In general, we say that something like $$ x^2 + 3x + 2 $$ is a polynomial of degree 2. It's "nice" to write this as $$ x^2 + 3 x^1 + 2 x^0 $$ because there's a clear pattern: the powers of $x$ decrease to zero.
But the use of $x^0$ here should be regarded as "formal" -- it's just a different way of writing the number $1$, but which fits into the nice pattern. So what you've asked about: $$ 3x^1 + 4 y^0 $$ looks like it's be undefined at $y = 0$, but in fact it's really a peculiar way of writing $$ 3x^1 + 4 \cdot 1, $$ i.e., $$ 3x + 4 $$ which is defined for every $xy$-point in the plane.
By asking this, you've hit on a particularly messy bit of notation, one that we (as mathematicians) tend to gloss over because we all "know what it means." To actually formally define what a polynomial is takes a bit of work, and what we teach beginning algebra students is just a way of getting them accustomed to working with polynomials without all the formal stuff...but then it runs into nasty cases like the one you've raised.
So: good for you for looking closely at what you're working with!
But: ignore this problem, and write your polynomials without any $x^0$ or $y^0$ terms, and use constants instead. Then the most general linear polynomial you need to consider is $$ Ax + By + C $$ where $A, B,$ and $C$ are all real numbers, and at least one of $A$ or $B$ is nonzero. (If they were both zero, then this would be a degree-0 polynomial.)

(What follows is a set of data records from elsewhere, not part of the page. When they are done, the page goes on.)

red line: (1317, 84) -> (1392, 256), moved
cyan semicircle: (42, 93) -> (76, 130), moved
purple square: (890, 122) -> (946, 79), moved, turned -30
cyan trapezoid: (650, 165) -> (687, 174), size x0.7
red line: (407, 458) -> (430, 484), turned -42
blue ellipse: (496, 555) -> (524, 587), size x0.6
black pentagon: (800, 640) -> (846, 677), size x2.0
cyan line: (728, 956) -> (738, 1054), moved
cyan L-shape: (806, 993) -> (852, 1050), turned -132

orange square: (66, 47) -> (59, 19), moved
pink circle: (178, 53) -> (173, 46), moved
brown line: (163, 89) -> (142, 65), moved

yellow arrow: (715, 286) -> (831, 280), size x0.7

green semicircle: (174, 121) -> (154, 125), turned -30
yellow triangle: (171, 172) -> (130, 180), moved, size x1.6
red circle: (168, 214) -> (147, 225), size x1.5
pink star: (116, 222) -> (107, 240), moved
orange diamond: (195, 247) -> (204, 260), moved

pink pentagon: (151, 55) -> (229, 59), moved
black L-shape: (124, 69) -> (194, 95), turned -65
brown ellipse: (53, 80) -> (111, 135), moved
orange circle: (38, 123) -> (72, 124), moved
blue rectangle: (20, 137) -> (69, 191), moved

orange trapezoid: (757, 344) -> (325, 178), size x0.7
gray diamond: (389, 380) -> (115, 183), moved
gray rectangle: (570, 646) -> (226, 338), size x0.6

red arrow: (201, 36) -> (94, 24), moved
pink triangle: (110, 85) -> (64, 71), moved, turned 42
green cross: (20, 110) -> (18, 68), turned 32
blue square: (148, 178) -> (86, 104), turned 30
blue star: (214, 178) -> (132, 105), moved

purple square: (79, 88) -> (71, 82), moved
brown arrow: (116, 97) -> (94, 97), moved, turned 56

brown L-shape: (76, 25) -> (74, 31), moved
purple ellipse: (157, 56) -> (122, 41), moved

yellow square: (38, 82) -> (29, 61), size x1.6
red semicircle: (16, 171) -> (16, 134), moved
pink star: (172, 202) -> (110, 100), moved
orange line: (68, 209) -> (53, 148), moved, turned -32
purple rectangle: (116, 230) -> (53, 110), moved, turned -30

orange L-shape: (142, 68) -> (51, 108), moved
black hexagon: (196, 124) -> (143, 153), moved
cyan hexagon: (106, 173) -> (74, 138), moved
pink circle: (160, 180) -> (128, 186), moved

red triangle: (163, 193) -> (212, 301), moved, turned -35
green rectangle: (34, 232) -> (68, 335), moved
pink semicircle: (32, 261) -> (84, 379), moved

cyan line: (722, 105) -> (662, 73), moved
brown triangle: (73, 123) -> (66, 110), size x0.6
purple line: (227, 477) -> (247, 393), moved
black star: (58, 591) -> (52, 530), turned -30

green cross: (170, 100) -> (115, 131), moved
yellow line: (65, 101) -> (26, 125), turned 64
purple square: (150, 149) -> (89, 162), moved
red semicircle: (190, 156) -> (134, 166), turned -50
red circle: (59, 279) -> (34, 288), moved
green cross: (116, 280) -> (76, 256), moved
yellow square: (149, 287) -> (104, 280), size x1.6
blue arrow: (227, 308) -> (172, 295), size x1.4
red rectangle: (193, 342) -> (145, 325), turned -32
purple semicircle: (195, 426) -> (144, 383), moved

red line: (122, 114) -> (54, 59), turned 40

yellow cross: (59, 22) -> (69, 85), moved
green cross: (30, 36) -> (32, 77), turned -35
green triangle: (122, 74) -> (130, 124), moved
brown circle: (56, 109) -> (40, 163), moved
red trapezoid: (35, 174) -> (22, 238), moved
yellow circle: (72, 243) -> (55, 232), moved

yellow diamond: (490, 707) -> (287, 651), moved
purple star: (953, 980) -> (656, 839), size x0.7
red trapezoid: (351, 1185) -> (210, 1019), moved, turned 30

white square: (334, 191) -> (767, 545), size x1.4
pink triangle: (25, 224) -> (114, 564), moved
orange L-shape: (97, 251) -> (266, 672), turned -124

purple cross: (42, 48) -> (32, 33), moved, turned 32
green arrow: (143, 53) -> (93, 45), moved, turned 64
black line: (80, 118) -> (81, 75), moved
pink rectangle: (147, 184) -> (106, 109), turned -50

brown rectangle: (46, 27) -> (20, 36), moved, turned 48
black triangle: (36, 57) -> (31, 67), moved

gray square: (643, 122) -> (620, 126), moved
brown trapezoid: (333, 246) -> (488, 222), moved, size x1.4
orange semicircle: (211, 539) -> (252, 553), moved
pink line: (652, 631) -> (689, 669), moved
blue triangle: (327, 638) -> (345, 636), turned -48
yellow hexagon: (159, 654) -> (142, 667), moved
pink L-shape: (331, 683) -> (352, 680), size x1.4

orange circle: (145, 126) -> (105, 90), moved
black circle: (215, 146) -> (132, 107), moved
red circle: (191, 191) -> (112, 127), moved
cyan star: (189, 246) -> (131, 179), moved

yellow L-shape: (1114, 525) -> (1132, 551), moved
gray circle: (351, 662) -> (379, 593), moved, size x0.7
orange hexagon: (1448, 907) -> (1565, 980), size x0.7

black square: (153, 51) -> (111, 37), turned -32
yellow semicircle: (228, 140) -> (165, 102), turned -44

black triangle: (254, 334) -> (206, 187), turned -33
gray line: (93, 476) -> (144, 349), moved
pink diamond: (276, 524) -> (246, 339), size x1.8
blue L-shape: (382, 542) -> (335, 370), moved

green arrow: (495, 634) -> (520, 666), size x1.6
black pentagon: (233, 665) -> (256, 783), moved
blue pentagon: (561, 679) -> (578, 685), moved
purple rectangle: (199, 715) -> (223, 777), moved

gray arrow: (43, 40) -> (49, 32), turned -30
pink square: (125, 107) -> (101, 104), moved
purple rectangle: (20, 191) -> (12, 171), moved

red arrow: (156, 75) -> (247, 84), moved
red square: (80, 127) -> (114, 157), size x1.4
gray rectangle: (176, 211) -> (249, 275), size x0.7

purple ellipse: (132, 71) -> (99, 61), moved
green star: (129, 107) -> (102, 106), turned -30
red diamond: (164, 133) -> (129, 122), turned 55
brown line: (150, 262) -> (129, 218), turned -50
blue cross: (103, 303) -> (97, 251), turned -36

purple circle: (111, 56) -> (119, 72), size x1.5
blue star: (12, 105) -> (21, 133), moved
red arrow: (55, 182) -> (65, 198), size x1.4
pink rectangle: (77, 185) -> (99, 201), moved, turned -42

If you set this to be zero, you get $$ Ax + By + C = 0 $$ and if $B$ is nonzero, you can rewrite that as $$ y = -\frac{A}{B} x - \frac{C}{B} $$ which is a line in $y = mx + b$ form. If $B$ actually IS zero, then you have $$ Ax + C = 0\\ x = \frac{-C}{A} $$ which is the equation of the vertical line through the point $(-\frac{C}{A}, 0)$.